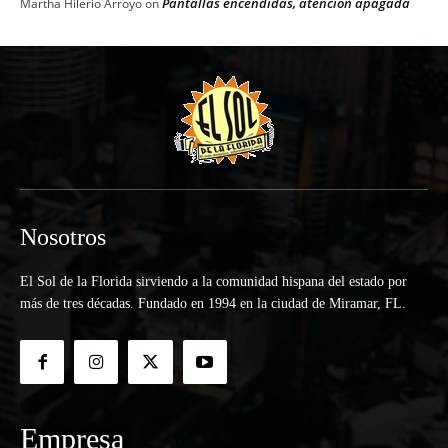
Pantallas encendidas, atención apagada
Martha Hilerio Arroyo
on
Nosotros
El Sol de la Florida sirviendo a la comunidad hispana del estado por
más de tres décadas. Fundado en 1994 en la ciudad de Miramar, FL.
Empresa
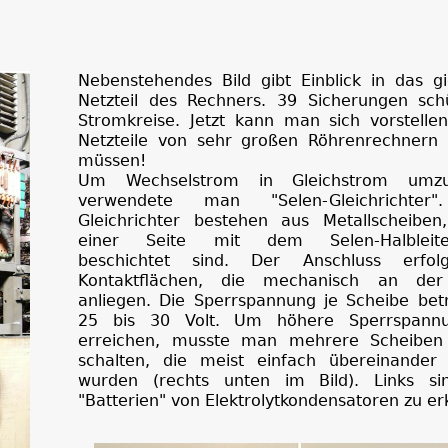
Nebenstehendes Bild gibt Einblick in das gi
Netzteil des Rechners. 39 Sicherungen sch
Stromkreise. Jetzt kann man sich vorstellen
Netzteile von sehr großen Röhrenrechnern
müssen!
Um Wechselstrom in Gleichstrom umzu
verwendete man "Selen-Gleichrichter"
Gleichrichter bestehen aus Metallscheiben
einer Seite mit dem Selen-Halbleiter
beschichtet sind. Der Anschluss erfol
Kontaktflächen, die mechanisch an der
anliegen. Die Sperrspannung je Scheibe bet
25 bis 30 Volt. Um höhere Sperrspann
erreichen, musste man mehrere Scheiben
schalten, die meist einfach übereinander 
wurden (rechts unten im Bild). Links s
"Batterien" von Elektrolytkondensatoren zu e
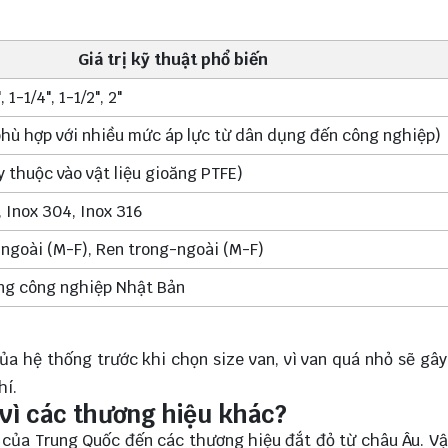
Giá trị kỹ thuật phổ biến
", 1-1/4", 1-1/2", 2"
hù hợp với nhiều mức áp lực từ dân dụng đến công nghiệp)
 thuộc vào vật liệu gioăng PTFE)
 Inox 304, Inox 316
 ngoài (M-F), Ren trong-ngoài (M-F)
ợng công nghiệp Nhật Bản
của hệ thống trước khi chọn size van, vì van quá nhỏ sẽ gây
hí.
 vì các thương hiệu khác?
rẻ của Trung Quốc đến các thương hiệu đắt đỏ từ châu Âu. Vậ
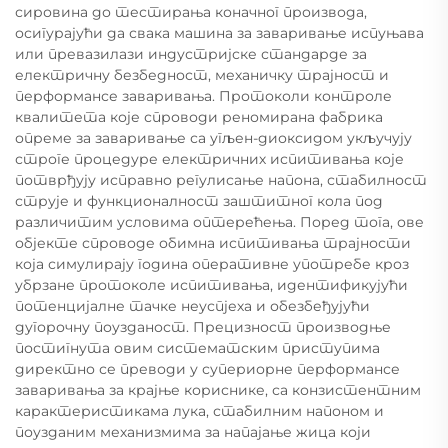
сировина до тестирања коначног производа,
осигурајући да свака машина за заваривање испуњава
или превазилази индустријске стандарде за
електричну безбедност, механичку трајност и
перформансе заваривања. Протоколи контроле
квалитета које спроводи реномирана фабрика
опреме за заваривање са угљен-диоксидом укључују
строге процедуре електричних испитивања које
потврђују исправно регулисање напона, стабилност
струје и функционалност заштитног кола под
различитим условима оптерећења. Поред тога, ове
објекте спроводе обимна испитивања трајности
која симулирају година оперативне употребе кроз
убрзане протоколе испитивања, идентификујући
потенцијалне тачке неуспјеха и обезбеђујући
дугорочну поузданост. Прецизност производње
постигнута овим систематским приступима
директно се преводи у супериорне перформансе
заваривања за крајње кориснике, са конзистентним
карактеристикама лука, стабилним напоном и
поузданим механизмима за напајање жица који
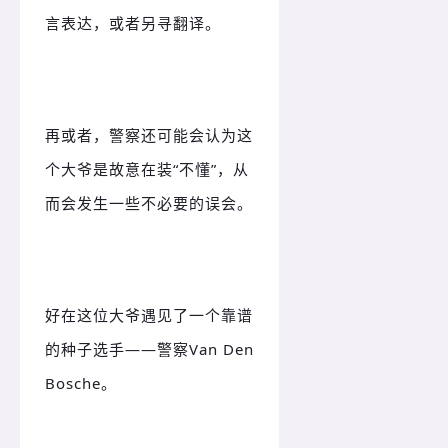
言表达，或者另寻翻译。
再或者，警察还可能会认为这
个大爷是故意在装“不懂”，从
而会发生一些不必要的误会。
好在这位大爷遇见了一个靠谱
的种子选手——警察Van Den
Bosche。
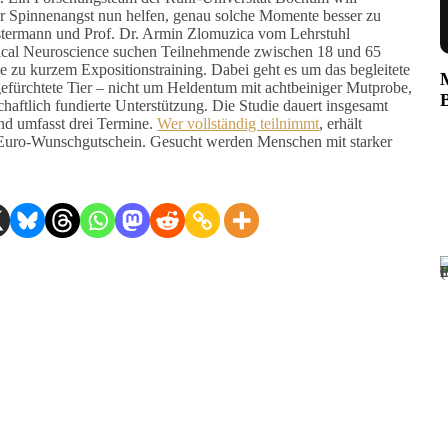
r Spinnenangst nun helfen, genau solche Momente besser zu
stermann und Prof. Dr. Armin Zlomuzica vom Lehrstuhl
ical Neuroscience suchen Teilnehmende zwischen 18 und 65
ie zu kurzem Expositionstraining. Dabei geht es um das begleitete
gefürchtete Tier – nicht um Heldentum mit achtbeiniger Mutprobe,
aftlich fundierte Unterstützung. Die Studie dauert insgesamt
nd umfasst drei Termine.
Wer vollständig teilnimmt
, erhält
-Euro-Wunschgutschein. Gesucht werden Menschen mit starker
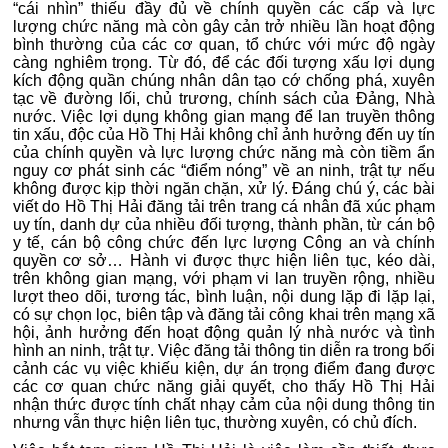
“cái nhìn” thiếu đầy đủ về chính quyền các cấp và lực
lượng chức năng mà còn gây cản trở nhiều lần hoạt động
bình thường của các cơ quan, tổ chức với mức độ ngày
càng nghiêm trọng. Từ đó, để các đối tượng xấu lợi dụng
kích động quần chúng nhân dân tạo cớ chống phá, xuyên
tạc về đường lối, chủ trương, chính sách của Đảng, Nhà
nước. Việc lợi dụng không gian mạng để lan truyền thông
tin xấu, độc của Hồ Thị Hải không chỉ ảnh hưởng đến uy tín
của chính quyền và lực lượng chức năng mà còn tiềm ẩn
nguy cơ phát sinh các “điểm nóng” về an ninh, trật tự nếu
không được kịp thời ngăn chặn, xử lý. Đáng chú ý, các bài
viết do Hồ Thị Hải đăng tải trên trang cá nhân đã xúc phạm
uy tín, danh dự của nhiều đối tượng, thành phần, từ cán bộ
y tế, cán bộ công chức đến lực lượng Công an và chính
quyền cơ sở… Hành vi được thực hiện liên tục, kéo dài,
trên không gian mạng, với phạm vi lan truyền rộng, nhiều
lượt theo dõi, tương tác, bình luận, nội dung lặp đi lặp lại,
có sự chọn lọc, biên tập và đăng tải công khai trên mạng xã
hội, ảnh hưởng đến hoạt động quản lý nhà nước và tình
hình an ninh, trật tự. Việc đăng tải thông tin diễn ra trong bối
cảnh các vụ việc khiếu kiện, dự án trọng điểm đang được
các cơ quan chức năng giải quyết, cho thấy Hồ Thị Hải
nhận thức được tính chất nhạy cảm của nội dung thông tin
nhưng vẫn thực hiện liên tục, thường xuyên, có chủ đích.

- - -

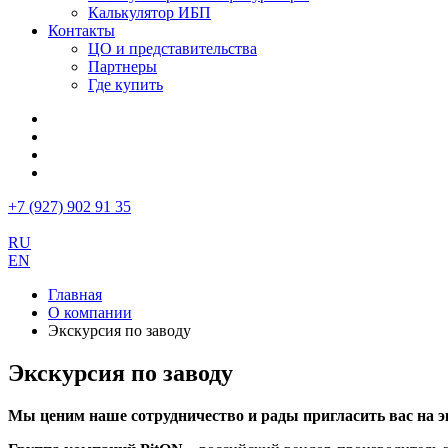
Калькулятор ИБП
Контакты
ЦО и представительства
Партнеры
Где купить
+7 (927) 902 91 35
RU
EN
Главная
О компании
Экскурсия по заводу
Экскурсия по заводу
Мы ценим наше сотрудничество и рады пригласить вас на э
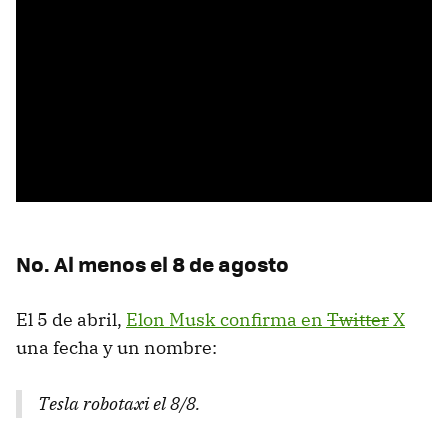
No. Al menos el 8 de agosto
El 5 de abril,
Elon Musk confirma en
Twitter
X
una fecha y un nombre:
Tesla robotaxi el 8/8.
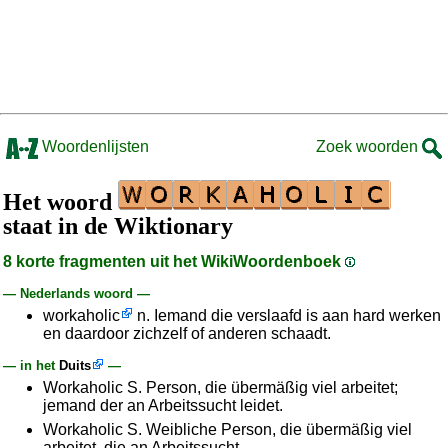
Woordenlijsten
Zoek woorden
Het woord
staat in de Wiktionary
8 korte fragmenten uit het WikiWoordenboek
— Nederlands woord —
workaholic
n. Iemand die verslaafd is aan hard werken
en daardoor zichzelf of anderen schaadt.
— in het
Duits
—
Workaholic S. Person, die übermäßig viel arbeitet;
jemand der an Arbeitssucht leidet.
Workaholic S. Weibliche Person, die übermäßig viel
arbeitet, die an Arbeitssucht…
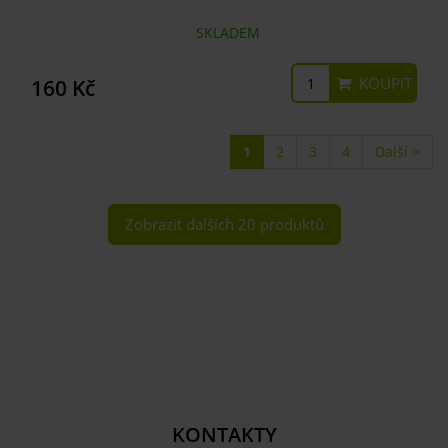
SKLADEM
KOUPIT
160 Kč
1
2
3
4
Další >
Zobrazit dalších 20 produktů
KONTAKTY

- - -

Only the lines with the string "übermäßig" are wanted; pick them out of the records above and copy them.

Output:
Workaholic S. Person, die übermäßig viel arbeitet;
Workaholic S. Weibliche Person, die übermäßig viel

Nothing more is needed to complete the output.